START Input material
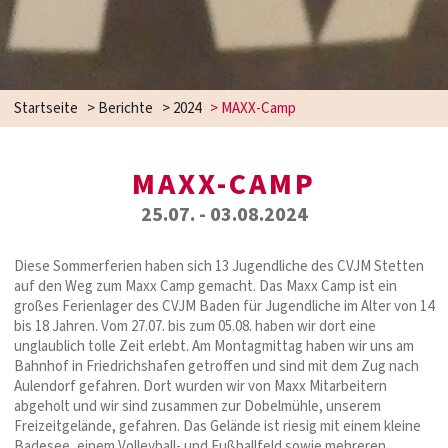
Startseite
>
Berichte
>
2024
>
MAXX-Camp
MAXX-CAMP
25.07. - 03.08.2024
Diese Sommerferien haben sich 13 Jugendliche des CVJM Stetten
auf den Weg zum Maxx Camp gemacht. Das Maxx Camp ist ein
großes Ferienlager des CVJM Baden für Jugendliche im Alter von 14
bis 18 Jahren. Vom 27.07. bis zum 05.08. haben wir dort eine
unglaublich tolle Zeit erlebt. Am Montagmittag haben wir uns am
Bahnhof in Friedrichshafen getroffen und sind mit dem Zug nach
Aulendorf gefahren. Dort wurden wir von Maxx Mitarbeitern
abgeholt und wir sind zusammen zur Dobelmühle, unserem
Freizeitgelände, gefahren. Das Gelände ist riesig mit einem kleine
Badesee, einem Volleyball- und Fußballfeld sowie mehreren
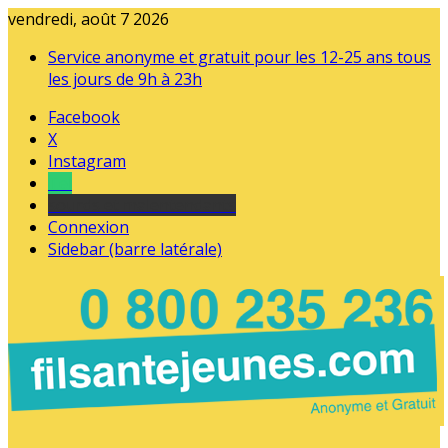
vendredi, août 7 2026
Service anonyme et gratuit pour les 12-25 ans tous
les jours de 9h à 23h
Facebook
X
Instagram
Tel
sourds et malentendants
Connexion
Sidebar (barre latérale)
END Input material
**Task to carry out:** Output only the lines from the one that contains "Diese Sommerferien haben" to the end of the entries above, both end lines included, and drop the pictures.

**Output below:**
Diese Sommerferien haben sich 13 Jugendliche des CVJM Stetten
auf den Weg zum Maxx Camp gemacht. Das Maxx Camp ist ein
großes Ferienlager des CVJM Baden für Jugendliche im Alter von 14
bis 18 Jahren. Vom 27.07. bis zum 05.08. haben wir dort eine
unglaublich tolle Zeit erlebt. Am Montagmittag haben wir uns am
Bahnhof in Friedrichshafen getroffen und sind mit dem Zug nach
Aulendorf gefahren. Dort wurden wir von Maxx Mitarbeitern
abgeholt und wir sind zusammen zur Dobelmühle, unserem
Freizeitgelände, gefahren. Das Gelände ist riesig mit einem kleine
Badesee, einem Volleyball- und Fußballfeld sowie mehreren
vendredi, août 7 2026
Service anonyme et gratuit pour les 12-25 ans tous
les jours de 9h à 23h
Facebook
X
Instagram
Tel
sourds et malentendants
Connexion
Sidebar (barre latérale)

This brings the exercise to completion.